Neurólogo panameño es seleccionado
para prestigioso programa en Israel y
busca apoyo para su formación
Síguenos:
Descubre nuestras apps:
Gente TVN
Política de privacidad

★ ★ ★

[PROBLEM REQUIREMENTS]
Scan the lines above for "para", then copy every one that has it.

[ANSWER TO THIS PROBLEM]
para prestigioso programa en Israel y
busca apoyo para su formación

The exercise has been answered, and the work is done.